§ WHAT THE EXERCISE ASKS:
Please reproduce the entries below exactly, leaving the pictures out.

[Page-level text extractions]
****************************************

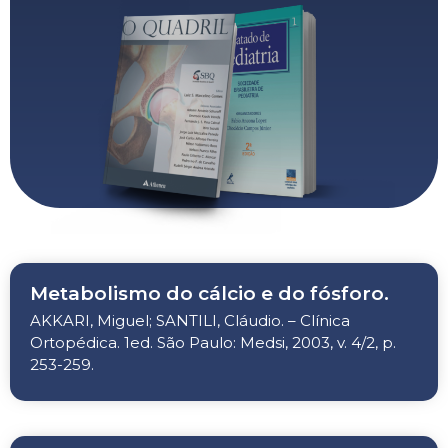
Metabolismo do cálcio e do fósforo.
AKKARI, Miguel; SANTILI, Cláudio. – Clínica
Ortopédica. 1ed. São Paulo: Medsi, 2003, v. 4/2, p.
253-259.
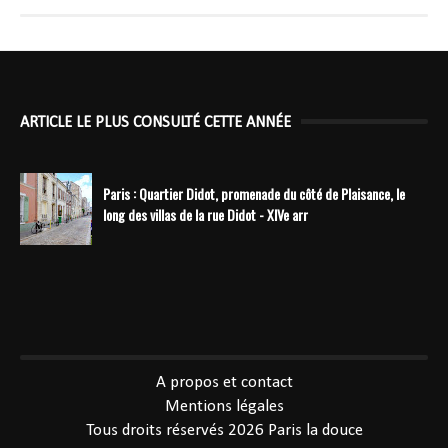
ARTICLE LE PLUS CONSULTÉ CETTE ANNÉE
Paris : Quartier Didot, promenade du côté de Plaisance, le
long des villas de la rue Didot - XIVe arr
----------------------------------------------
A propos et contact
Mentions légales
Tous droits réservés 2026
Paris la douce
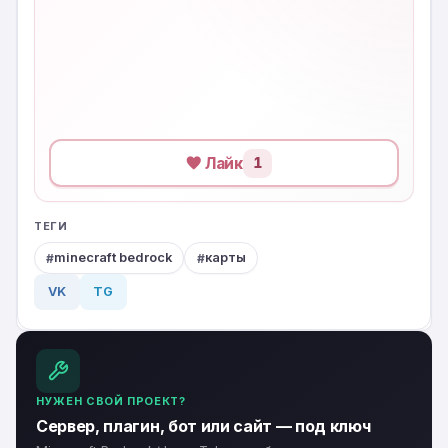
Лайк
1
ТЕГИ
minecraft bedrock
карты
VK
TG
НУЖЕН СВОЙ ПРОЕКТ?
Сервер, плагин, бот или сайт — под ключ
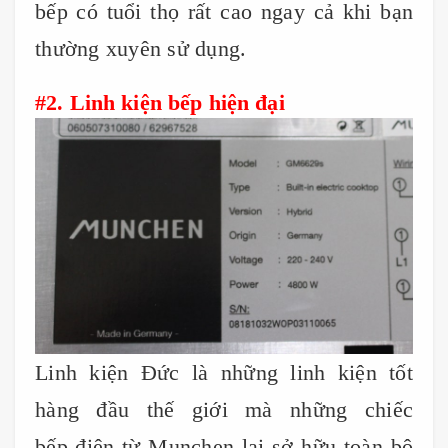
bếp có tuổi thọ rất cao ngay cả khi bạn
thường xuyên sử dụng.
#2. Linh kiện bếp hiện đại
Linh kiện Đức là những linh kiện tốt
hàng đầu thế giới mà những chiếc
bếp điện từ Munchen lại sở hữu toàn bộ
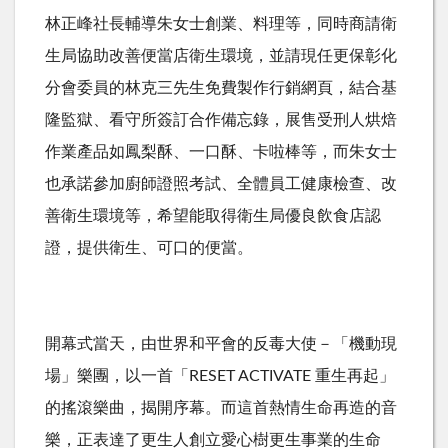
林正峰社長輔導朱女士創業、料理等，同時商請衛
生局協助改善便當店衛生環境，並請現任更保彰化
分會委員的林克三先生免費製作行銷網頁，結合基
隆監獄、看守所簽訂合作備忘錄，展售受刑人烘焙
作業產品如鳳梨酥、一口酥、卡啦棒等，而朱女士
也承諾參加廚師證照考試、全體員工健康檢查、改
善衛生環境等，希望能取得衛生局優良飲食店認
證，提供衛生、可口的便當。
開幕式當天，由世界和平會的反毒大使－「機動現
場」樂團，以一首「RESET ACTIVATE 重生再起」
的搖滾樂曲，揭開序幕。而這首熱情生命再造的音
樂，正表達了更生人創立愛心樹更生事業的生命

****************************************

§ REPLY TO THE EXERCISE:
Metabolismo do cálcio e do fósforo.
AKKARI, Miguel; SANTILI, Cláudio. – Clínica
Ortopédica. 1ed. São Paulo: Medsi, 2003, v. 4/2, p.
253-259.
ARTICLE LE PLUS CONSULTÉ CETTE ANNÉE
Paris : Quartier Didot, promenade du côté de Plaisance, le
long des villas de la rue Didot - XIVe arr
----------------------------------------------
A propos et contact
Mentions légales
Tous droits réservés 2026
Paris la douce
Лайк
1
ТЕГИ
minecraft bedrock
карты
VK
TG
НУЖЕН СВОЙ ПРОЕКТ?
Сервер, плагин, бот или сайт — под ключ
bếp có tuổi thọ rất cao ngay cả khi bạn
thường xuyên sử dụng.
#2. Linh kiện bếp hiện đại
Linh kiện Đức là những linh kiện tốt
hàng đầu thế giới mà những chiếc
bếp điện từ Munchen lại sở hữu toàn bộ
林正峰社長輔導朱女士創業、料理等，同時商請衛
生局協助改善便當店衛生環境，並請現任更保彰化
分會委員的林克三先生免費製作行銷網頁，結合基
隆監獄、看守所簽訂合作備忘錄，展售受刑人烘焙
作業產品如鳳梨酥、一口酥、卡啦棒等，而朱女士
也承諾參加廚師證照考試、全體員工健康檢查、改
善衛生環境等，希望能取得衛生局優良飲食店認
證，提供衛生、可口的便當。
開幕式當天，由世界和平會的反毒大使－「機動現
場」樂團，以一首「RESET ACTIVATE 重生再起」
的搖滾樂曲，揭開序幕。而這首熱情生命再造的音
樂，正表達了更生人創立愛心樹更生事業的生命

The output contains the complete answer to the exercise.